To avoid the toxicological concerns associated to synthetic surfactants, proteins might be an alternative for the stabilization of pharmaceutical nanoemulsions. The present study investigates the use of ß-lactoglobulin (ß-lg) to stabilize oil in water biocompatible nanoemulsions intended for a pharmaceutical use and prepared by high pressure homogenization (HPH). The effects of composition (nature and weight fraction of oil, ß-lg concentration) and of process parameters (pressure and number of cycles) on the droplet size and on the stability of nanoemulsions were thoroughly assessed. The nanoemulsions prepared with ß-lg at 1 wt% and with 5 wt% Miglyol 812 (the oil with the lowest viscosity) displayed a relatively small particle size (about 200 nm) and a low polydispersity when a homogenization pressure of 100 MPa was applied for 4 cycles. These nanoemulsions were the most stable formulations over 30 days at least. Emulsification efficiency of ß-lg was reduced at higher homogenization pressures (200 MPa and 300 MPa). The effect of HPH process on the interfacial properties of ß-lg was evaluated by drop shape analysis. This treatment had an effect neither on the interfacial tension nor on the interfacial dilatational rheology of ß-lg at the Miglyol 812/water interface.
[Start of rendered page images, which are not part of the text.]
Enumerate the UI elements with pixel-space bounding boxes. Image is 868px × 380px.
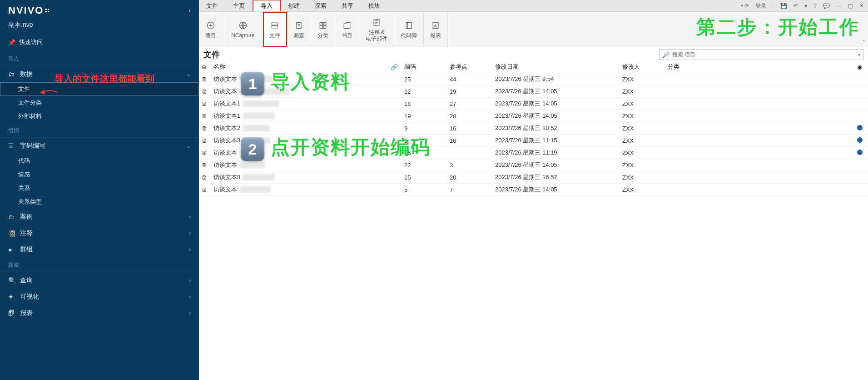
table-row[interactable]: 🗎访谈文本29162023/7/26 星期三 10:52ZXX bbox=[199, 122, 868, 135]
ribbon-collapse-icon[interactable]: ˄ bbox=[863, 40, 865, 46]
sidebar-collapse-icon[interactable]: ‹ bbox=[188, 7, 191, 14]
nav-annotations[interactable]: 📓注释 › bbox=[0, 225, 199, 241]
search-box[interactable]: 🔎 ▾ bbox=[659, 49, 863, 60]
col-class[interactable]: 分类 bbox=[665, 61, 854, 73]
maximize-icon[interactable]: ▢ bbox=[847, 3, 854, 9]
ribbon-survey[interactable]: 调查 bbox=[287, 12, 311, 47]
table-row[interactable]: 🗎访谈文本118272023/7/26 星期三 14:05ZXX bbox=[199, 98, 868, 110]
search-icon: 🔍 bbox=[8, 277, 15, 284]
tab-module[interactable]: 模块 bbox=[361, 0, 388, 11]
tab-share[interactable]: 共享 bbox=[334, 0, 361, 11]
quick-access[interactable]: 📌 快速访问 bbox=[0, 34, 199, 51]
reports-icon: 🗐 bbox=[8, 310, 15, 317]
login-button[interactable]: 登录 bbox=[754, 2, 768, 10]
main-panel: 文件 主页 导入 创建 探索 共享 模块 • ⟳ 登录 · 💾 ↶ ▾ ? 💬 … bbox=[199, 0, 868, 380]
annotation-step-banner: 第二步：开始工作 bbox=[696, 15, 860, 40]
ribbon-codebook[interactable]: 代码簿 bbox=[394, 12, 424, 47]
nav-coding-codes[interactable]: 代码 bbox=[0, 154, 199, 168]
table-row[interactable]: 🗎访谈文本572023/7/26 星期三 14:05ZXX bbox=[199, 184, 868, 196]
ribbon-project[interactable]: 项目 bbox=[199, 12, 223, 47]
save-icon[interactable]: 💾 bbox=[779, 3, 789, 9]
nav-queries-label: 查询 bbox=[20, 276, 33, 285]
cell-link bbox=[388, 110, 402, 122]
minimize-icon[interactable]: — bbox=[835, 3, 843, 9]
cell-link bbox=[388, 147, 402, 159]
col-link-icon[interactable]: 🔗 bbox=[388, 61, 402, 73]
ribbon-files[interactable]: 文件 bbox=[263, 12, 287, 47]
nav-data-files[interactable]: 文件 bbox=[0, 82, 199, 96]
cell-name: 访谈文本 bbox=[211, 184, 388, 196]
classify-icon bbox=[318, 21, 327, 30]
undo-icon[interactable]: ↶ bbox=[792, 3, 799, 9]
ribbon: 项目 NCapture 文件 调查 分类 书目 注释 & 电子邮件 代码簿 bbox=[199, 12, 868, 47]
table-row[interactable]: 🗎访谈文本39162023/7/26 星期三 11:15ZXX bbox=[199, 135, 868, 147]
table-row[interactable]: 🗎访谈文本2232023/7/26 星期三 14:05ZXX bbox=[199, 159, 868, 171]
nav-coding-sentiment[interactable]: 情感 bbox=[0, 168, 199, 181]
table-row[interactable]: 🗎访谈文本119282023/7/26 星期三 14:05ZXX bbox=[199, 110, 868, 122]
ribbon-report[interactable]: 报表 bbox=[424, 12, 448, 47]
table-row[interactable]: 🗎访谈文本152023/7/26 星期三 11:19ZXX bbox=[199, 147, 868, 159]
cell-class bbox=[665, 98, 854, 110]
cell-code: 18 bbox=[402, 98, 447, 110]
search-input[interactable] bbox=[672, 51, 855, 58]
ribbon-report-label: 报表 bbox=[430, 33, 441, 39]
globe-icon bbox=[238, 21, 248, 30]
nav-cases[interactable]: 🗀案例 › bbox=[0, 209, 199, 225]
col-name[interactable]: 名称 bbox=[211, 61, 388, 73]
col-indicator-icon[interactable]: ◉ bbox=[854, 61, 868, 73]
nav-coding-relations[interactable]: 关系 bbox=[0, 181, 199, 195]
feedback-icon[interactable]: 💬 bbox=[822, 3, 831, 9]
ribbon-classify[interactable]: 分类 bbox=[311, 12, 335, 47]
cell-code: 25 bbox=[402, 73, 447, 85]
cell-class bbox=[665, 184, 854, 196]
tab-file[interactable]: 文件 bbox=[199, 0, 226, 11]
nav-vis[interactable]: ✦可视化 › bbox=[0, 289, 199, 305]
menubar: 文件 主页 导入 创建 探索 共享 模块 • ⟳ 登录 · 💾 ↶ ▾ ? 💬 … bbox=[199, 0, 868, 12]
tab-import[interactable]: 导入 bbox=[253, 0, 281, 11]
content-title: 文件 bbox=[203, 49, 220, 60]
svg-rect-6 bbox=[323, 22, 326, 25]
table-row[interactable]: 🗎访谈文本25442023/7/26 星期三 9:54ZXX bbox=[199, 73, 868, 85]
document-icon: 🗎 bbox=[199, 98, 211, 110]
ribbon-ncapture[interactable]: NCapture bbox=[223, 12, 263, 47]
col-code[interactable]: 编码 bbox=[402, 61, 447, 73]
nav-sets[interactable]: ●群组 › bbox=[0, 241, 199, 258]
tab-home[interactable]: 主页 bbox=[226, 0, 253, 11]
search-dropdown-icon[interactable]: ▾ bbox=[858, 52, 860, 57]
col-add-icon[interactable]: ⊕ bbox=[199, 61, 211, 73]
chevron-right-icon: › bbox=[189, 246, 191, 253]
help-icon[interactable]: ? bbox=[812, 3, 818, 9]
cell-class bbox=[665, 122, 854, 135]
nav-data[interactable]: 🗂数据 ⌄ bbox=[0, 66, 199, 82]
nav-reports[interactable]: 🗐报表 › bbox=[0, 305, 199, 321]
col-by[interactable]: 修改人 bbox=[620, 61, 665, 73]
report-icon bbox=[431, 21, 440, 30]
nav-data-file-class[interactable]: 文件分类 bbox=[0, 96, 199, 110]
files-icon bbox=[270, 21, 279, 30]
status-dot-icon bbox=[857, 150, 863, 155]
col-ref[interactable]: 参考点 bbox=[447, 61, 492, 73]
tab-explore[interactable]: 探索 bbox=[308, 0, 334, 11]
nav-coding[interactable]: ☰字码编写 ⌄ bbox=[0, 138, 199, 154]
nav-data-external[interactable]: 外部材料 bbox=[0, 110, 199, 123]
ribbon-bookmarks[interactable]: 书目 bbox=[335, 12, 359, 47]
app-logo-text: NVIVO bbox=[8, 5, 44, 16]
nav-queries[interactable]: 🔍查询 › bbox=[0, 272, 199, 289]
ribbon-notes[interactable]: 注释 & 电子邮件 bbox=[359, 12, 394, 47]
codebook-icon bbox=[404, 21, 413, 30]
table-row[interactable]: 🗎访谈文本12192023/7/26 星期三 14:05ZXX bbox=[199, 85, 868, 98]
redo-icon[interactable]: ▾ bbox=[803, 3, 808, 9]
cell-by: ZXX bbox=[620, 135, 665, 147]
cell-class bbox=[665, 171, 854, 184]
tab-create[interactable]: 创建 bbox=[281, 0, 308, 11]
cell-indicator bbox=[854, 184, 868, 196]
nav-coding-reltypes[interactable]: 关系类型 bbox=[0, 195, 199, 209]
col-modified[interactable]: 修改日期 bbox=[492, 61, 620, 73]
data-icon: 🗂 bbox=[8, 70, 15, 78]
cell-ref: 44 bbox=[447, 73, 492, 85]
table-row[interactable]: 🗎访谈文本815202023/7/26 星期三 16:57ZXX bbox=[199, 171, 868, 184]
sync-icon[interactable]: • ⟳ bbox=[739, 3, 750, 9]
sep: · bbox=[771, 3, 775, 9]
close-icon[interactable]: ✕ bbox=[858, 3, 865, 9]
cell-link bbox=[388, 135, 402, 147]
Hyaluronic acid liposomal gel sustains delivery of a corticoid to the inner ear.

The inner ear is one of the most challenging organs for drug delivery, mainly because of the blood-perilymph barrier. Therefore, local rather than systemic drug delivery methods are being developed for inner ear therapy. In this work, we have evaluated the benefit of a hyaluronic acid liposomal gel for sustained delivery of a corticoid to the inner ear after local injection into the middle ear in a guinea pig model. The liposomal gel was easily injectable as a result of the shear-thinning behavior of hyaluronic acid. A prolonged residence time at the site of injection as well as in the round window were achieved without any negative effect on the hearing thresholds of the animals. The presence of liposomes in the formulation resulted in sustained release of the drug in the perilymph for 30days and promoted the conversion of the prodrug loaded within the liposomes (dexamethasone phosphate) into its active form (dexamethasone). In this way, therapeutic doses were attained in the perilymph. A small amount of intact liposomes was visualized in the perilymph, whereas the main proportion of liposomes seemed to be trapped in the round window resulting in a reservoir effect. Thus, the administration of hyaluronic acid liposomal gel to the middle ear is an efficient strategy for delivering corticoids to the inner ear in a sustained manner.